British Venison is a healthier alternative to beef, is in season through the colder months of the year and buying wild venison is a great way to support sustainable woodland development. We buy venison from the Spains Hall Estate which you can view here.
So what’s the difference between venison and beef? It’s all to do with the way the animals are raised – beef cattle are farmed, whereas venison is wild game. Venison is lower in saturated fat than other red meats, a great source of haem iron, packed with zinc and B vitamins.
This is a classic bourguignon recipe but it’s a good one, super reliable and very quick and easy. You can make it gluten free by using gluten free plain flour. We didn’t make dumplings with this as we did crispy potatoes but of course you could include some for a real feast!
I N G R E D I E N T S
400g shallots, peeled but left whole
800g diced stewing venison
5 cloves garlic, peeled and grated or finely chopped
250g mushrooms, cut in half (or whole button ones are good too)
1 tbsp plain flour (use GF if required)
1/2 bottle red wine
500g beef stock
3 or 4 large sprigs of rosemary
5 large bay leaves
1 tbsp redcurrant jelly
Sea salt & freshly ground black pepper
M E T H O D
1. Pre-heat the oven to 160C static, 140C fan.

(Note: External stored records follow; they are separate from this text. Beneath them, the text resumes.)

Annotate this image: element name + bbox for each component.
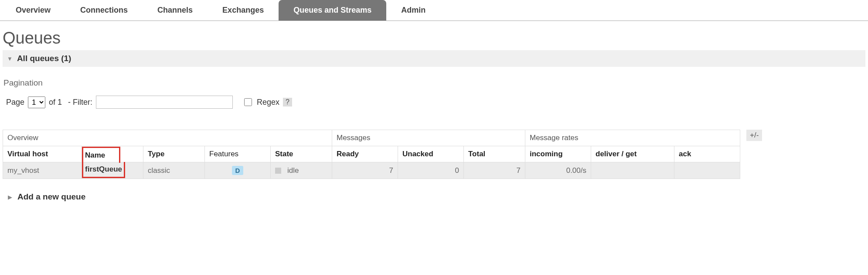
col-name[interactable]: Name [82,146,143,162]
state-idle-icon [275,168,281,174]
cell-vhost: my_vhost [3,162,82,179]
cell-ack [674,162,740,179]
filter-label: - Filter: [68,98,92,107]
col-total[interactable]: Total [464,146,525,162]
col-name-highlight: Name [82,147,120,163]
add-new-queue-toggle[interactable]: ▶ Add a new queue [8,192,868,202]
regex-label: Regex [257,98,279,107]
page-of-label: of 1 [49,98,62,107]
group-messages: Messages [332,130,525,146]
cell-features: D [205,162,271,179]
pagination-label: Pagination [3,78,868,88]
queues-table: Overview Messages Message rates Virtual … [3,130,740,179]
col-state[interactable]: State [271,146,332,162]
cell-name: firstQueue [82,162,143,179]
chevron-right-icon: ▶ [8,194,12,200]
group-overview: Overview [3,130,332,146]
tab-exchanges[interactable]: Exchanges [208,0,279,21]
col-unacked[interactable]: Unacked [398,146,464,162]
cell-unacked: 0 [398,162,464,179]
col-deliver-get[interactable]: deliver / get [591,146,674,162]
queue-name-link[interactable]: firstQueue [85,165,122,173]
columns-toggle-button[interactable]: +/- [746,130,762,141]
all-queues-toggle[interactable]: ▼ All queues (1) [3,50,865,67]
cell-incoming: 0.00/s [525,162,591,179]
add-new-queue-label: Add a new queue [17,192,85,202]
state-text: idle [287,166,299,175]
chevron-down-icon: ▼ [7,55,13,62]
col-ready[interactable]: Ready [332,146,398,162]
col-ack[interactable]: ack [674,146,740,162]
cell-total: 7 [464,162,525,179]
col-incoming[interactable]: incoming [525,146,591,162]
tab-connections[interactable]: Connections [65,0,143,21]
tab-overview[interactable]: Overview [1,0,65,21]
all-queues-label: All queues (1) [17,54,71,63]
tab-admin[interactable]: Admin [386,0,440,21]
regex-help-icon[interactable]: ? [283,98,292,107]
col-features[interactable]: Features [205,146,271,162]
page-select[interactable]: 1 [28,96,45,108]
group-rates: Message rates [525,130,740,146]
page-label: Page [6,98,24,107]
cell-state: idle [271,162,332,179]
col-type[interactable]: Type [143,146,205,162]
tab-queues-and-streams[interactable]: Queues and Streams [279,0,386,21]
tab-channels[interactable]: Channels [143,0,208,21]
main-tabs: Overview Connections Channels Exchanges … [0,0,868,21]
regex-checkbox[interactable] [244,98,252,106]
page-title: Queues [3,29,868,48]
cell-ready: 7 [332,162,398,179]
table-row: my_vhost firstQueue classic D idle 7 0 7… [3,162,740,179]
cell-type: classic [143,162,205,179]
durable-badge: D [232,166,244,175]
col-virtual-host[interactable]: Virtual host [3,146,82,162]
cell-deliver [591,162,674,179]
filter-input[interactable] [96,96,233,109]
filter-row: Page 1 of 1 - Filter: Regex ? [6,96,868,109]
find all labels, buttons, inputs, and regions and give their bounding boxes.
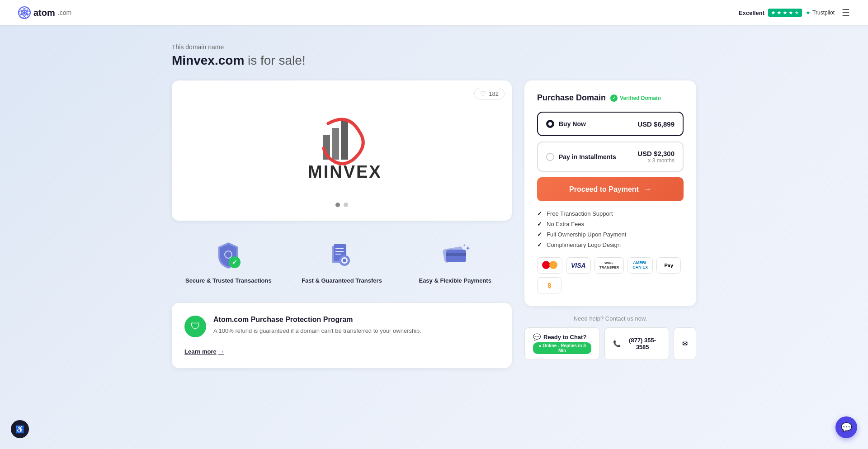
applepay-text: Pay [664,263,673,268]
checklist-label-4: Complimentary Logo Design [547,241,621,248]
main-content: This domain name Minvex.com is for sale!… [163,25,705,386]
carousel-dots [185,203,498,207]
learn-more-arrow: → [218,348,224,355]
email-button[interactable]: ✉ [674,327,696,360]
like-count: 182 [489,90,499,97]
star-2: ★ [777,9,782,16]
protection-card: 🛡 Atom.com Purchase Protection Program A… [172,303,512,368]
fast-icon [326,239,358,271]
checklist-label-1: Free Transaction Support [547,210,613,217]
checklist-item-2: ✓ No Extra Fees [537,221,684,227]
trustpilot-text: Trustpilot [812,9,835,16]
protection-desc: A 100% refund is guaranteed if a domain … [213,326,421,336]
feature-fast: Fast & Guaranteed Transfers [285,232,399,292]
phone-button[interactable]: 📞 (877) 355-3585 [604,327,669,360]
buy-now-price: USD $6,899 [637,120,675,128]
star-4: ★ [788,9,793,16]
svg-rect-22 [446,253,466,256]
protection-title: Atom.com Purchase Protection Program [213,316,421,324]
star-1: ★ [771,9,776,16]
installments-option[interactable]: Pay in Installments USD $2,300 x 3 month… [537,142,684,172]
check-icon-2: ✓ [537,221,542,227]
visa-badge: VISA [566,257,591,274]
domain-logo-display: MINVEX [185,94,498,198]
feature-secure-label: Secure & Trusted Transactions [185,277,272,285]
purchase-header: Purchase Domain ✓ Verified Domain [537,93,684,103]
proceed-arrow-icon: → [643,184,651,194]
accessibility-icon: ♿ [15,425,24,434]
verified-badge: ✓ Verified Domain [610,95,661,102]
proceed-to-payment-button[interactable]: Proceed to Payment → [537,177,684,201]
excellent-label: Excellent [739,9,764,16]
bitcoin-badge: ₿ [537,277,561,293]
bitcoin-icon: ₿ [548,282,551,289]
mc-right [549,261,557,269]
visa-text: VISA [571,262,586,269]
phone-icon: 📞 [613,340,621,347]
carousel-dot-2[interactable] [344,203,348,207]
domain-title: Minvex.com is for sale! [172,53,696,68]
trustpilot-star-icon: ★ [806,9,811,16]
chat-btn-label: Ready to Chat? [543,334,586,340]
amex-badge: AMERI-CAN EX [627,257,653,274]
accessibility-button[interactable]: ♿ [11,420,29,438]
check-icon-1: ✓ [537,210,542,217]
radio-inner [548,122,552,126]
buy-now-radio [546,120,554,128]
logo[interactable]: atom.com [18,6,71,19]
checklist-item-3: ✓ Full Ownership Upon Payment [537,231,684,238]
trustpilot-label: ★ Trustpilot [806,9,835,16]
feature-easy-label: Easy & Flexible Payments [419,277,491,285]
verified-label: Verified Domain [620,95,661,101]
installments-price-sub: x 3 months [637,157,675,164]
check-icon-3: ✓ [537,231,542,238]
chat-icon: 💬 [533,333,541,340]
right-panel: Purchase Domain ✓ Verified Domain [524,80,696,360]
logo-text: atom [33,8,55,18]
purchase-title: Purchase Domain [537,93,606,103]
minvex-logo-svg: MINVEX [269,108,414,189]
wire-badge: WIRETRANSFER [594,257,624,274]
buy-now-left: Buy Now [546,120,586,128]
carousel-dot-1[interactable] [335,203,340,207]
trustpilot-stars: ★ ★ ★ ★ ★ [768,9,802,17]
domain-name: Minvex.com [172,53,244,67]
verified-dot: ✓ [610,95,618,102]
star-3: ★ [783,9,788,16]
chat-widget-button[interactable]: 💬 [835,416,857,438]
svg-text:✓: ✓ [232,259,237,266]
checklist-item-1: ✓ Free Transaction Support [537,210,684,217]
ready-to-chat-button[interactable]: 💬 Ready to Chat? ● Online - Replies in 3… [524,327,600,360]
protection-shield: 🛡 [184,316,206,337]
shield-icon: 🛡 [190,321,200,332]
payment-methods: VISA WIRETRANSFER AMERI-CAN EX Pay [537,257,684,293]
buy-now-price-main: USD $6,899 [637,120,675,128]
amex-text: AMERI-CAN EX [632,261,648,270]
buy-now-option[interactable]: Buy Now USD $6,899 [537,112,684,136]
learn-more-button[interactable]: Learn more → [184,348,224,355]
checklist-label-3: Full Ownership Upon Payment [547,231,626,238]
installments-price-main: USD $2,300 [637,150,675,157]
protection-text-area: Atom.com Purchase Protection Program A 1… [213,316,421,336]
logo-card: ♡ 182 MINVEX [172,80,512,221]
svg-text:MINVEX: MINVEX [308,162,382,181]
star-5: ★ [794,9,799,16]
atom-logo-icon [18,6,31,19]
installments-price: USD $2,300 x 3 months [637,150,675,164]
protection-header: 🛡 Atom.com Purchase Protection Program A… [184,316,499,337]
checklist-label-2: No Extra Fees [547,221,584,227]
two-column-layout: ♡ 182 MINVEX [172,80,696,368]
contact-buttons: 💬 Ready to Chat? ● Online - Replies in 3… [524,327,696,360]
contact-section: Need help? Contact us now. 💬 Ready to Ch… [524,315,696,360]
wire-text: WIRETRANSFER [599,261,619,269]
feature-easy: ✦ ✦ Easy & Flexible Payments [398,232,512,292]
hamburger-menu[interactable]: ☰ [842,7,850,18]
svg-rect-6 [332,128,339,160]
phone-label: (877) 355-3585 [624,337,660,350]
contact-label: Need help? Contact us now. [524,315,696,322]
header-right: Excellent ★ ★ ★ ★ ★ ★ Trustpilot ☰ [739,7,850,18]
chat-btn-inner: 💬 Ready to Chat? [533,333,586,340]
like-badge[interactable]: ♡ 182 [474,88,505,99]
applepay-badge: Pay [656,257,681,274]
checklist: ✓ Free Transaction Support ✓ No Extra Fe… [537,210,684,248]
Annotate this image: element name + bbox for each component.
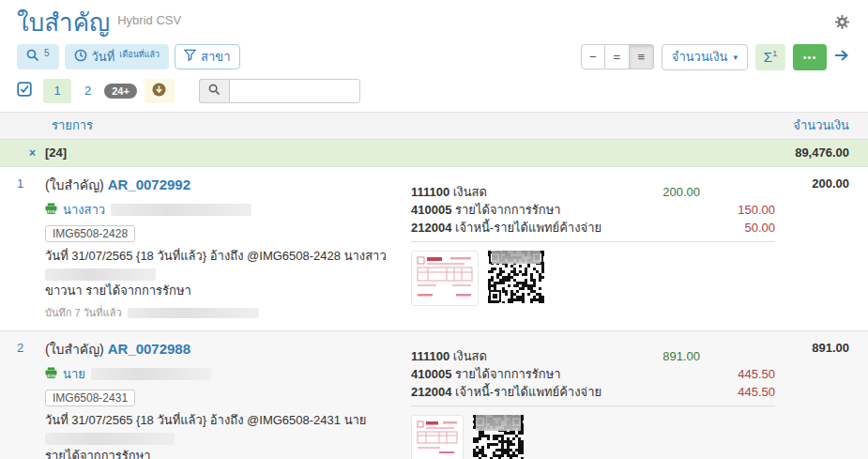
- invoice-thumbnail[interactable]: [411, 251, 479, 306]
- close-group-icon[interactable]: ×: [29, 146, 45, 160]
- magnifier-icon: [208, 84, 221, 99]
- funnel-icon: [184, 49, 196, 65]
- row-document-info: (ใบสำคัญ) AR_0072988 นาย IMG6508-2431 วั…: [45, 339, 411, 459]
- credit-amount: 445.50: [700, 383, 775, 401]
- row-left-column: 1 (ใบสำคัญ) AR_0072992 นางสาว IMG6508-24…: [0, 175, 411, 322]
- account-label: รายได้จากการรักษา: [455, 367, 561, 381]
- voucher-list-page: ใบสำคัญ Hybrid CSV 5 วันที่ เดือนที่แล: [0, 0, 868, 459]
- account-name: 111100 เงินสด: [411, 347, 627, 365]
- select-all-button[interactable]: [17, 82, 32, 99]
- table-header: รายการ จำนวนเงิน: [0, 113, 868, 140]
- account-line: 410005 รายได้จากการรักษา 150.00: [411, 201, 775, 219]
- date-filter-value: เดือนที่แล้ว: [119, 48, 160, 61]
- record-meta: บันทึก 7 วันที่แล้ว: [45, 304, 402, 321]
- voucher-table: รายการ จำนวนเงิน × [24] 89,476.00 1 (ใบส…: [0, 112, 868, 459]
- density-detailed-button[interactable]: ≡: [630, 44, 654, 69]
- debit-amount: [627, 201, 700, 219]
- document-type: (ใบสำคัญ): [45, 342, 104, 357]
- page-title: ใบสำคัญ: [17, 9, 110, 37]
- debit-amount: [627, 383, 700, 401]
- redacted-person-name: [91, 368, 211, 380]
- account-label: เงินสด: [453, 349, 487, 363]
- branch-filter-label: สาขา: [201, 49, 230, 65]
- account-name: 111100 เงินสด: [411, 183, 627, 201]
- sigma-icon: Σ: [764, 49, 772, 65]
- sort-dropdown[interactable]: จำนวนเงิน ▾: [662, 44, 748, 70]
- header: ใบสำคัญ Hybrid CSV: [0, 0, 868, 37]
- toolbar-bottom: 1 2 24+: [0, 70, 868, 103]
- credit-amount: 50.00: [700, 219, 775, 237]
- document-number-link[interactable]: AR_0072988: [108, 341, 190, 357]
- column-header-items: รายการ: [52, 115, 93, 135]
- person-line: นางสาว: [45, 200, 402, 220]
- density-medium-button[interactable]: =: [605, 44, 630, 69]
- search-filter-chip[interactable]: 5: [17, 44, 59, 69]
- person-prefix[interactable]: นางสาว: [63, 200, 105, 220]
- page-1-button[interactable]: 1: [43, 79, 71, 103]
- clock-icon: [74, 49, 87, 65]
- person-prefix[interactable]: นาย: [63, 364, 85, 384]
- attachment-thumbnails: [411, 415, 775, 459]
- qr-code-thumbnail[interactable]: [488, 251, 544, 303]
- credit-amount: 150.00: [700, 201, 775, 219]
- row-total-amount: 891.00: [775, 339, 849, 355]
- search-box: [199, 79, 360, 103]
- account-line: 212004 เจ้าหนี้-รายได้แพทย์ค้างจ่าย 50.0…: [411, 219, 775, 237]
- document-number-link[interactable]: AR_0072992: [108, 176, 190, 192]
- view-controls: − = ≡ จำนวนเงิน ▾ Σ1 •••: [581, 44, 849, 70]
- invoice-thumbnail[interactable]: [411, 415, 464, 459]
- account-name: 410005 รายได้จากการรักษา: [411, 201, 627, 219]
- date-filter-chip[interactable]: วันที่ เดือนที่แล้ว: [65, 44, 170, 69]
- ellipsis-icon: •••: [803, 52, 817, 63]
- document-title: (ใบสำคัญ) AR_0072992: [45, 175, 402, 195]
- redacted-description: [45, 433, 175, 445]
- more-actions-button[interactable]: •••: [793, 44, 827, 70]
- debit-amount: 200.00: [627, 183, 700, 201]
- reference-tag[interactable]: IMG6508-2428: [45, 225, 135, 242]
- table-row: 2 (ใบสำคัญ) AR_0072988 นาย IMG6508-2431: [0, 331, 868, 459]
- search-input[interactable]: [229, 79, 360, 103]
- sort-label: จำนวนเงิน: [672, 47, 728, 67]
- printer-icon: [45, 367, 57, 381]
- arrow-right-icon: [834, 49, 849, 65]
- credit-amount: [700, 183, 775, 201]
- group-summary-row: × [24] 89,476.00: [0, 140, 868, 167]
- row-left-column: 2 (ใบสำคัญ) AR_0072988 นาย IMG6508-2431: [0, 339, 411, 459]
- density-compact-button[interactable]: −: [581, 44, 605, 69]
- qr-code-thumbnail[interactable]: [473, 415, 524, 459]
- load-more-button[interactable]: [145, 79, 175, 103]
- account-code: 212004: [411, 221, 451, 235]
- redacted-description: [45, 268, 156, 281]
- redacted-meta: [128, 308, 259, 318]
- account-label: เจ้าหนี้-รายได้แพทย์ค้างจ่าย: [455, 221, 602, 235]
- page-2-link[interactable]: 2: [79, 84, 97, 98]
- description-text: วันที่ 31/07/2565 {18 วันที่แล้ว} อ้างถึ…: [45, 248, 402, 301]
- person-line: นาย: [45, 364, 402, 384]
- account-label: รายได้จากการรักษา: [455, 203, 561, 217]
- document-type: (ใบสำคัญ): [45, 177, 104, 192]
- account-code: 410005: [411, 203, 451, 217]
- reference-tag[interactable]: IMG6508-2431: [45, 390, 135, 406]
- density-toggle-group: − = ≡: [581, 44, 654, 69]
- branch-filter-chip[interactable]: สาขา: [175, 44, 239, 69]
- record-count-badge: 24+: [104, 84, 137, 99]
- sum-button[interactable]: Σ1: [755, 44, 785, 70]
- chevron-down-icon: ▾: [733, 53, 738, 62]
- settings-button[interactable]: [835, 15, 849, 32]
- checkbox-check-icon: [17, 82, 32, 99]
- table-row: 1 (ใบสำคัญ) AR_0072992 นางสาว IMG6508-24…: [0, 167, 868, 332]
- column-header-amount: จำนวนเงิน: [793, 115, 849, 135]
- debit-amount: [627, 365, 700, 383]
- description-line-1: วันที่ 31/07/2565 {18 วันที่แล้ว} อ้างถึ…: [45, 413, 366, 427]
- debit-amount: 891.00: [627, 347, 700, 365]
- account-label: เงินสด: [453, 185, 487, 199]
- account-lines: 111100 เงินสด 200.00 410005 รายได้จากการ…: [411, 180, 775, 242]
- search-filter-count: 5: [44, 48, 50, 58]
- row-total-amount: 200.00: [775, 175, 849, 191]
- document-title: (ใบสำคัญ) AR_0072988: [45, 339, 402, 360]
- next-page-button[interactable]: [834, 49, 849, 65]
- account-code: 111100: [411, 349, 449, 363]
- description-line-2: ขาวนา รายได้จากการรักษา: [45, 283, 191, 298]
- description-text: วันที่ 31/07/2565 {18 วันที่แล้ว} อ้างถึ…: [45, 412, 402, 459]
- sum-count: 1: [772, 49, 777, 58]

Bring the venison out of the fridge so it comes up to room temperature, put in a bowl and season with salt and pepper. In a large heavy cast iron or similar pan (we used a Staub oval cast iron cocotte) add a good few glugs of olive oil and add the shallots and bacon, then sauté until lightly browned. Remove from the pan with a slotted spoon and place on a plate and then add the venison and sauté until browned on all sides.
2. Next add the shallots and bacon back in and stir in the garlic. Add the flour and quickly stir to combine – keep the heat low-med so the flour doesn’t burn but once everything is coated, turn the heat up and add about 1/4 bottle red wine – combine and be sure to scrap around the pan, then add the rest of the wine and the beef stock. Bring up to a rolling simmer and season with salt and pepper.
3. Turn off the heat and stir in the redcurrant jelly, add the bay leaves and rosemary sprigs. Put the lid on and place in the oven for 3 -4 hours.
4. Towards the end of the cooking time, fry off the mushrooms in a little olive oil to crisp up and add to the pot.
5. After the cooking time you can serve immediately – when you test the seasoning you might like to a little more redcurrant jelly as it gives a nice depth. But as you probably already know when it comes to stewing, for the very best flavour allow the pot to cool to room temperature, cover and refrigerate overnight. Re-heat gently over medium-low heat, and serve the next day.
We served with crispy roasted potatoes and onions and steamed cavolo nero and spinach.